## Data
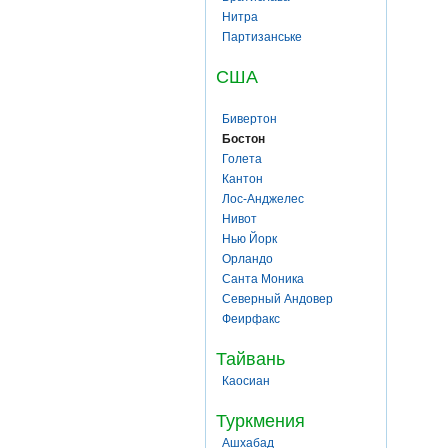
Нитра
Партизанське
США
Бивертон
Бостон
Голета
Кантон
Лос-Анджелес
Нивот
Нью Йорк
Орландо
Санта Моника
Северный Андовер
Феирфакс
Тайвань
Каосиан
Туркмения
Ашхабад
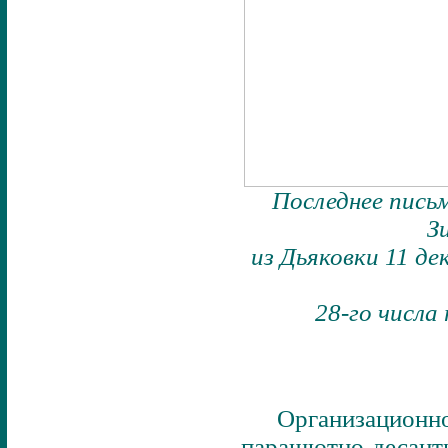
Последнее пись
З
из Дьяковки 11 де
28-го числа
Организацион
парашютно-десантн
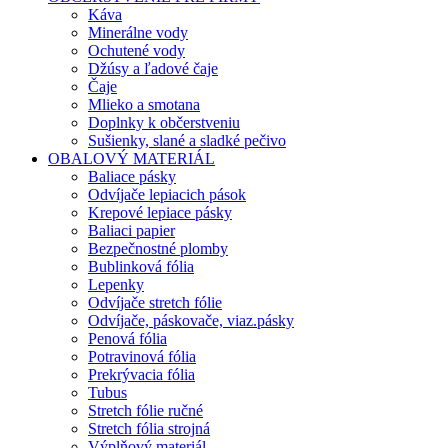
Káva
Minerálne vody
Ochutené vody
Džúsy a ľadové čaje
Čaje
Mlieko a smotana
Doplnky k občerstveniu
Sušienky, slané a sladké pečivo
OBALOVÝ MATERIÁL
Baliace pásky
Odvíjače lepiacich pások
Krepové lepiace pásky
Baliaci papier
Bezpečnostné plomby
Bublinková fólia
Lepenky
Odvíjače stretch fólie
Odvíjače, páskovače, viaz.pásky
Penová fólia
Potravinová fólia
Prekrývacia fólia
Tubus
Stretch fólie ručné
Stretch fólia strojná
Výplňový materiál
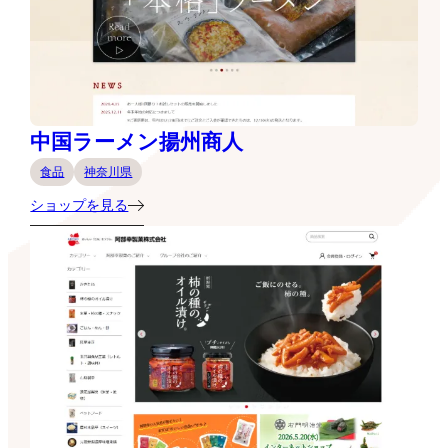
中国ラーメン揚州商人
食品
神奈川県
ショップを見る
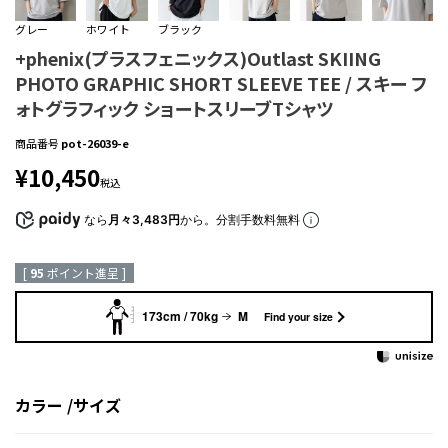
グレー
ホワイト
ブラック
+phenix(プラスフェニックス)Outlast SKIING
PHOTO GRAPHIC SHORT SLEEVE TEE / スキー フ
ォトグラフィック ショートスリーブTシャツ
商品番号
pot-26039-e
¥
10,450
税込
なら
月々3,483円
から。分割手数料無料
[
95
ポイント進呈 ]
173cm / 70kg
M
Find your size
カラー
サイズ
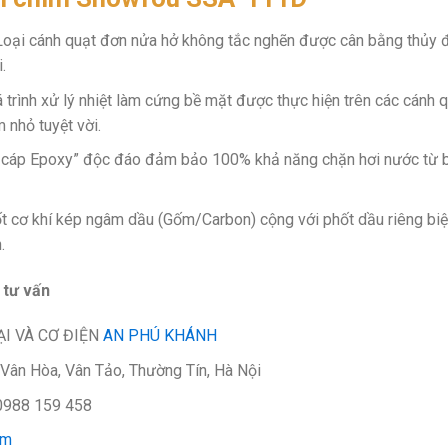
Loại cánh quạt đơn nửa hở không tắc nghẽn được cân bằng thủy 
.
á trình xử lý nhiệt làm cứng bề mặt được thực hiện trên các cánh 
m nhỏ tuyệt vời.
 cáp Epoxy” độc đáo đảm bảo 100% khả năng chặn hơi nước từ 
hốt cơ khí kép ngâm dầu (Gốm/Carbon) cộng với phốt dầu riêng bi
.
 tư vấn
I VÀ CƠ ĐIỆN
AN PHÚ KHÁNH
 Vân Hòa, Vân Tảo, Thường Tín, Hà Nội
 0988 159 458
om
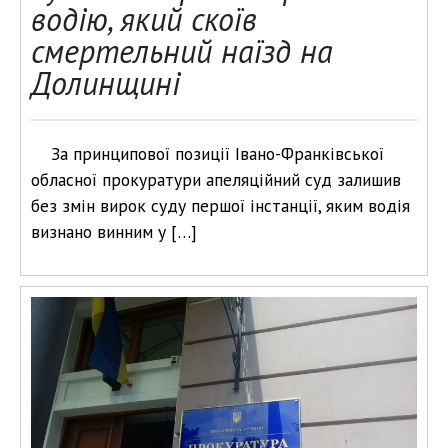
водію, який скоїв
смертельний наїзд на
Долинщині
За принципової позиції Івано-Франківської
обласної прокуратури апеляційний суд залишив
без змін вирок суду першої інстанції, яким водія
визнано винним у […]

## Task directions
Output only the lines that run from the line containing "ォトグラフィック ショートスリーブTシャツ" to the last line of the data, exactly as they stand and without pictures.

## Answer to this problem
ォトグラフィック ショートスリーブTシャツ
商品番号
pot-26039-e
¥
10,450
税込
なら
月々3,483円
から。分割手数料無料
[
95
ポイント進呈 ]
173cm / 70kg
M
Find your size
カラー
サイズ
Loại cánh quạt đơn nửa hở không tắc nghẽn được cân bằng thủy 
.
á trình xử lý nhiệt làm cứng bề mặt được thực hiện trên các cánh 
m nhỏ tuyệt vời.
 cáp Epoxy” độc đáo đảm bảo 100% khả năng chặn hơi nước từ 
hốt cơ khí kép ngâm dầu (Gốm/Carbon) cộng với phốt dầu riêng bi
.
 tư vấn
I VÀ CƠ ĐIỆN
AN PHÚ KHÁNH
 Vân Hòa, Vân Tảo, Thường Tín, Hà Nội
 0988 159 458
om
водію, який скоїв
смертельний наїзд на
Долинщині
За принципової позиції Івано-Франківської
обласної прокуратури апеляційний суд залишив
без змін вирок суду першої інстанції, яким водія
визнано винним у […]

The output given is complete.